--- START ---

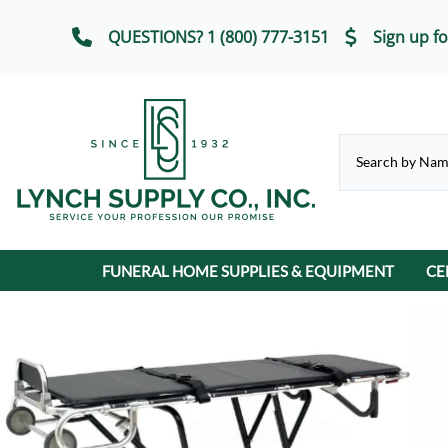
QUESTIONS? 1 (800) 777-3151
Sign up fo
FUNERAL HOME SUPPLIES & EQUIPMENT
CE
CHAPEL & SELECTION ROOM
Casket Carriages
Cremation Urns
FUNERAL SERVICE IT
Chairs, Chair Covers
Terrybear Online Urn Catalog
Chapel & Devotional Furniture
Auto Flags
Lot Markers
ECO-Friendly & Scattering Urns
Church Trucks & Casket
Candles
Display Equipment
Casket Veils
Contribution Boxes
Crucifixes & Rosarie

--- END ---

#### About this task:
Beginning with the line in which "Chapel & Devotional Furniture" appears, set down each line through the last one in the listing, unchanged and with no extras.

#### Solved problem:
Chapel & Devotional Furniture
Auto Flags
Lot Markers
ECO-Friendly & Scattering Urns
Church Trucks & Casket
Candles
Display Equipment
Casket Veils
Contribution Boxes
Crucifixes & Rosarie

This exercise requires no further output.